(Source material Opens)

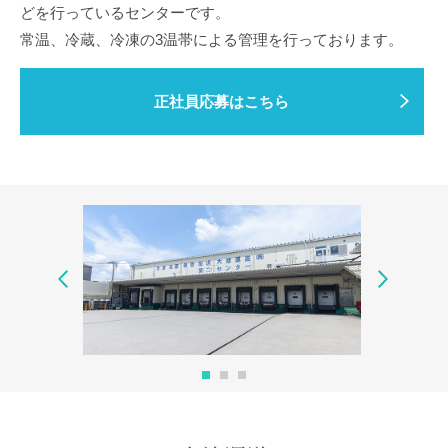
どを行っているセンターです。
常温、冷蔵、冷凍の3温帯による管理を行っております。
正社員応募はこちら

(Source material Closes)

**Aim of the task**. Omit every picture, then reproduce the rest of the listing exactly.

**Answer to this exercise**.
どを行っているセンターです。
常温、冷蔵、冷凍の3温帯による管理を行っております。
正社員応募はこちら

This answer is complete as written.